> [Problem requirements]
Your answer must be an exact copy of the records below, with no pictures in it.

> [Task inputs]
########

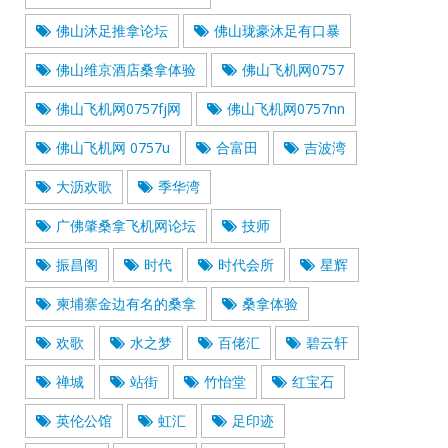
佛山沐足推拿论坛
佛山珑豪沐足有口暴
佛山维京酒店桑拿体验
佛山飞机网0757
佛山飞机网0757fj网
佛山飞机网0757nn
佛山飞机网 0757u
合富田
吉波湾
大沥欢歌
季华湾
广佛肇桑拿飞机网论坛
技师
振昌阁
时代
时代会所
星辉
柬埔寨金边有名的桑拿
桑拿体验
欢歌
水之梦
百佬汇
碧云轩
禅城
站街
竹怡堂
红宝石
英伦公馆
虹汇
足印迹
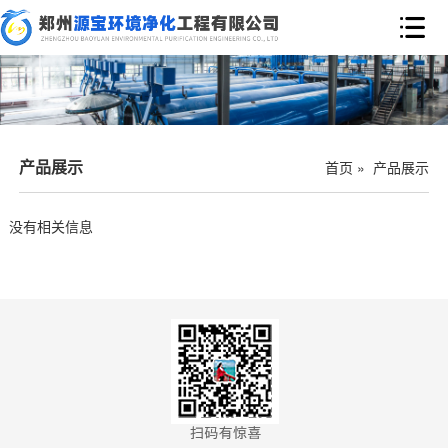

产品展示
首页
»
产品展示
没有相关信息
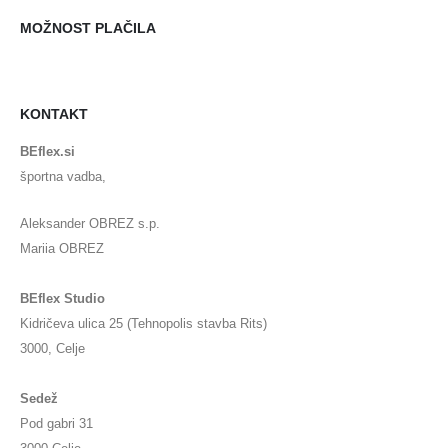
MOŽNOST PLAČILA
KONTAKT
BEflex.si
športna vadba,
Aleksander OBREZ s.p.
Mariia OBREZ
BEflex Studio
Kidričeva ulica 25 (Tehnopolis stavba Rits)
3000, Celje
Sedež
Pod gabri 31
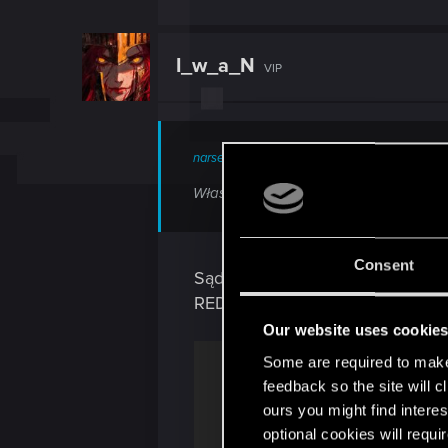
I_w_a_N
VIP
narsereg said:
Właśnie miałem o tym wspomnieć. 2015 
Consent
Sądzę, że może się to zbiec z p
RED' engine na DX 11 (teselacja
Our website uses cookie
Some are required to make 
feedback so the site will c
ours you might find interes
optional cookies will requi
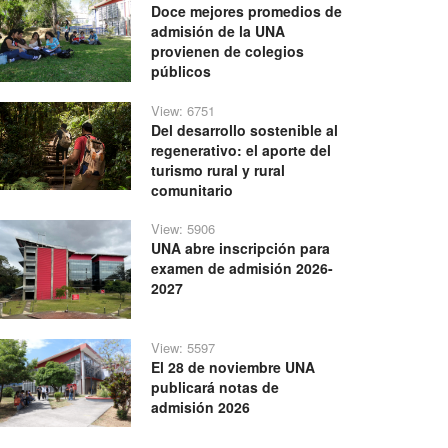
Doce mejores promedios de
admisión de la UNA
provienen de colegios
públicos
View: 6751
Del desarrollo sostenible al
regenerativo: el aporte del
turismo rural y rural
comunitario
View: 5906
UNA abre inscripción para
examen de admisión 2026-
2027
View: 5597
El 28 de noviembre UNA
publicará notas de
admisión 2026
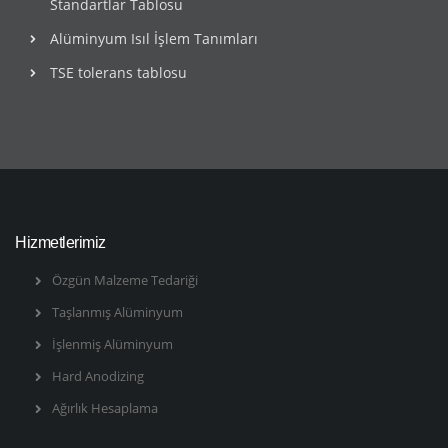
Standartlar Tablosu
Alüminyum Isıl İşlem Tanımları
TSE tolerans tablosu
Hizmetlerimiz
Özgün Malzeme Tedariği
Taşlanmış Alüminyum
İşlenmiş Alüminyum
Hard Anodizing
Ağırlık Hesaplama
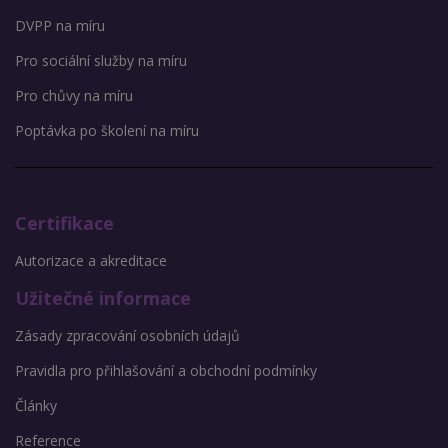
DVPP na míru
Pro sociální služby na míru
Pro chůvy na míru
Poptávka po školení na míru
Certifikace
Autorizace a akreditace
Užitečné informace
Zásady zpracování osobních údajů
Pravidla pro přihlašování a obchodní podmínky
Články
Reference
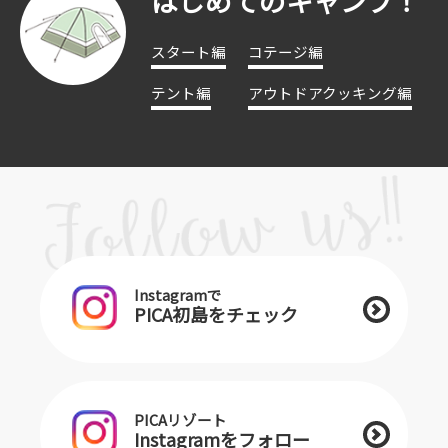
はじめてのキャンプ！
スタート編
コテージ編
テント編
アウトドアクッキング編
Instagramで
PICA初島をチェック
PICAリゾート
Instagramをフォロー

########

> [Answer for the task]
佛山沐足推拿论坛
佛山珑豪沐足有口暴
佛山维京酒店桑拿体验
佛山飞机网0757
佛山飞机网0757fj网
佛山飞机网0757nn
佛山飞机网 0757u
合富田
吉波湾
大沥欢歌
季华湾
广佛肇桑拿飞机网论坛
技师
振昌阁
时代
时代会所
星辉
柬埔寨金边有名的桑拿
桑拿体验
欢歌
水之梦
百佬汇
碧云轩
禅城
站街
竹怡堂
红宝石
英伦公馆
虹汇
足印迹

产品展示
首页
»
产品展示
没有相关信息
MOŽNOST PLAČILA
KONTAKT
BEflex.si
športna vadba,
Aleksander OBREZ s.p.
Mariia OBREZ
BEflex Studio
Kidričeva ulica 25 (Tehnopolis stavba Rits)
3000, Celje
Sedež
Pod gabri 31
I_w_a_N
VIP
narsereg said:
Właśnie miałem o tym wspomnieć. 2015 
Consent
Sądzę, że może się to zbiec z p
RED' engine na DX 11 (teselacja
Our website uses cookie
Some are required to make 
feedback so the site will c
ours you might find interes
optional cookies will requi
Doce mejores promedios de
admisión de la UNA
provienen de colegios
públicos
View: 6751
Del desarrollo sostenible al
regenerativo: el aporte del
turismo rural y rural
comunitario
View: 5906
UNA abre inscripción para
examen de admisión 2026-
2027
View: 5597
El 28 de noviembre UNA
publicará notas de
admisión 2026
Standartlar Tablosu
Alüminyum Isıl İşlem Tanımları
TSE tolerans tablosu
Hizmetlerimiz
Özgün Malzeme Tedariği
Taşlanmış Alüminyum
İşlenmiş Alüminyum
Hard Anodizing
Ağırlık Hesaplama
DVPP na míru
Pro sociální služby na míru
Pro chůvy na míru
Poptávka po školení na míru
Certifikace
Autorizace a akreditace
Užitečné informace
Zásady zpracování osobních údajů
Pravidla pro přihlašování a obchodní podmínky
Články
Reference
はじめてのキャンプ！
スタート編
コテージ編
テント編
アウトドアクッキング編
Instagramで
PICA初島をチェック
PICAリゾート
Instagramをフォロー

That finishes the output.